Alguns pesquisadores têm feito levantamentos interessantes sobre o assunto, como o escritor João Batista Melo no livro Lanterna mágica (Civilização Brasileira, 2011) e o professor Alfredo Suppia, da Universidade de Federal de Juiz de Fora, que publicou no Anuário Brasileiro de Literatura Fantástica 2011 (Devir, 2012) um artigo detalhando essa relação conflituosa. Ainda assim, é preciso ser criativo para reunir alguma filmografia, aproveitando histórias de realismo mágico e absurdismo que nem sempre são reconhecidas como ficção especulativa. Mas parece que as coisas estão mudando. Em 2014, estrearam pelo menos quatro longas metragens cujos argumentos focam efetivamente o gênero fantástico.

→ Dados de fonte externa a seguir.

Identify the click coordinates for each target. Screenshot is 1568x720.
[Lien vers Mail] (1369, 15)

Branco sai, preto fica, de Adirley Queirós, lança mão da ficção científica para denunciar o apartheid social que impera na capital do país. Nele, um viajante de 2073, vindo numa máquina do tempo montada em um contêiner, chega ao nosso tempo para investigar um incidente de violência no qual um homem – Marquim, o protagonista – perdeu uma das pernas. O futuro de onde ele vem mostra uma Brasília sofisticada e poderosa, ilhada por favelas, na qual só se pode entrar com passaportes. O filme foi vencedor do Festival de Brasília.
O amuleto, de Jeferson De, investe num drama de terror para contar uma história de mistério e violência numa floresta assombrada por fantasmas de bruxas.

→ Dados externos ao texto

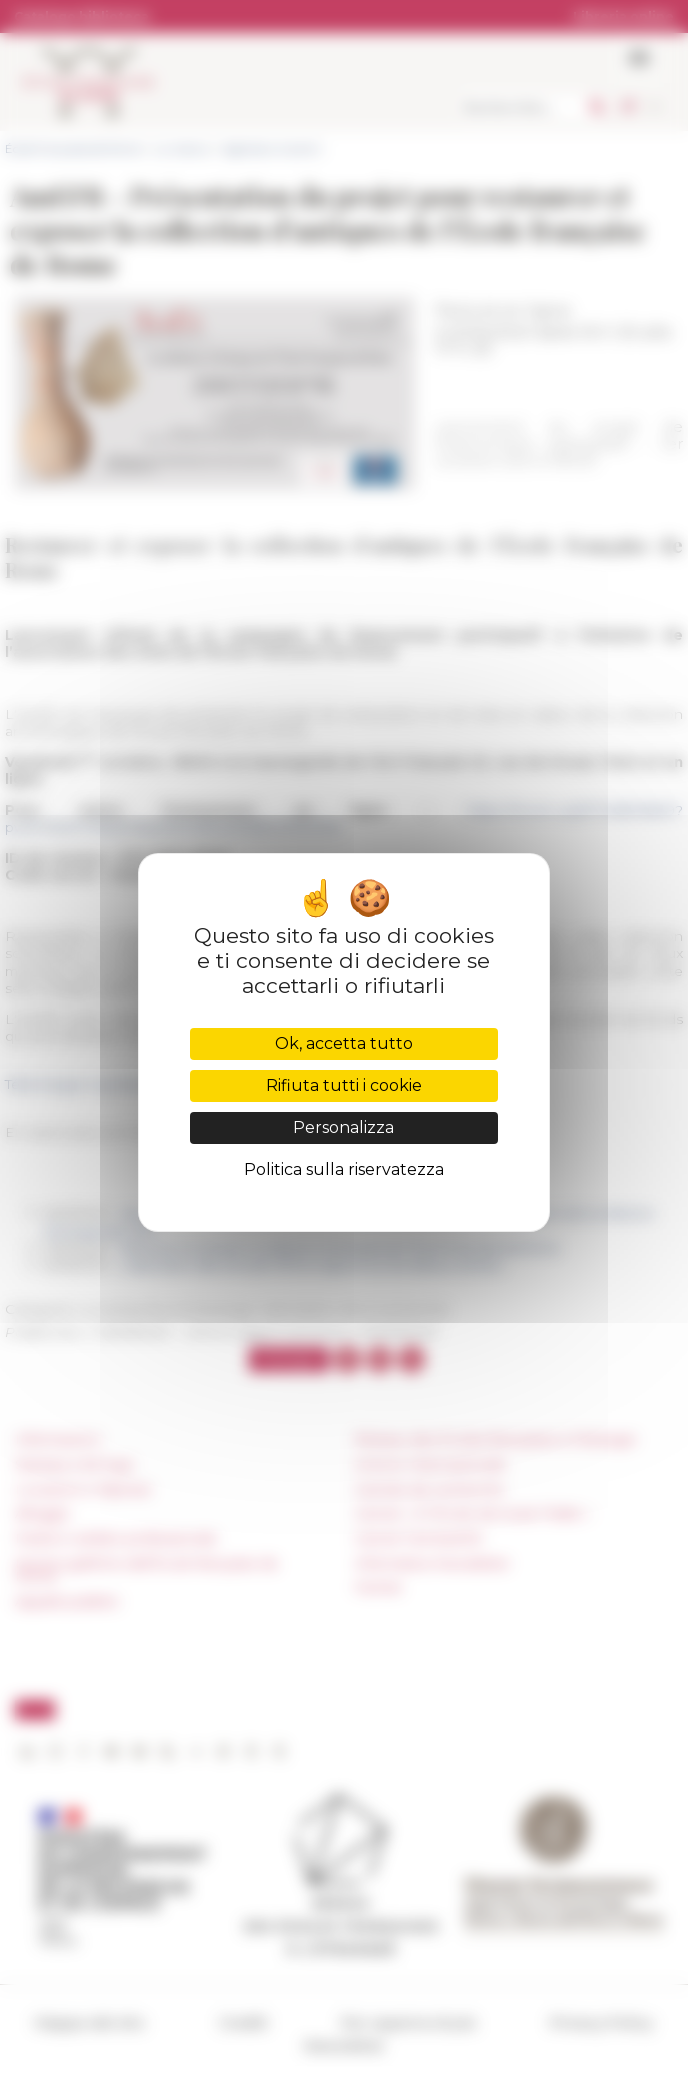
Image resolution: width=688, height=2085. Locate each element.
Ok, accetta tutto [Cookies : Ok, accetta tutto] (344, 1043)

A narrativa segue o padrão das histórias de psicopatas sobrenaturais como Sexta-feira treze e A hora do pesadelo, com jovens sendo mortos de formas bizarras. Apesar de um elenco formado por celebridades globais e do prestígio do diretor, que também filmou Bróder e Carolina, o filme foi esculhambado pela crítica. Mas quem é que liga para isso?
Outro filme de horror que estreou em 2014 foi Isolados, de Tomas Portella, no qual um casal enfrenta o sobrenatural num casarão isolado na região serrana do Rio de Janeiro, onde já aconteceram casos de violência. Trata-se de uma releitura de um dos temas mais recorrentes do gênero, o das casas assombradas, que tem recebido muita atenção dos realizadores do gênero. A ideia remete, é claro, a clássicos como A casa da noite eterna, The evil dead e Horror em Amityville mas, sendo Portella um diretor que tem no currículo filmes como Meu nome não é Johnny e Qualquer gato viralata, dá para esperar coisas um tantinho diferentes.
Enfim, mas não necessariamente completando a lista que deve ter mais filmes perdidos em meio a produção independente, O menino no espelho, de Guilherme Fiúza Zenha, fantasia inspirada numa história de Fernando Sabino, sobre um menino que ganha um duplo de si mesmo quando este sai do espelho. É o título mais enfronhado na tradição do cinema brasileiro para crianças, que utiliza a fantasia de forma mais frequente, como visto em Castelo Ratimbum, O menino maluquinho e Os Xeretas, entre outros. Mas, mesmo assim, é importante que um filme como este tenha vindo complementar a grade dos subgêneros da ficção fantástica num mesmo ano. Tomara que não tenha sido apenas uma coincidência e que a fc&f tenha vindo para ficar também no cinema nacional.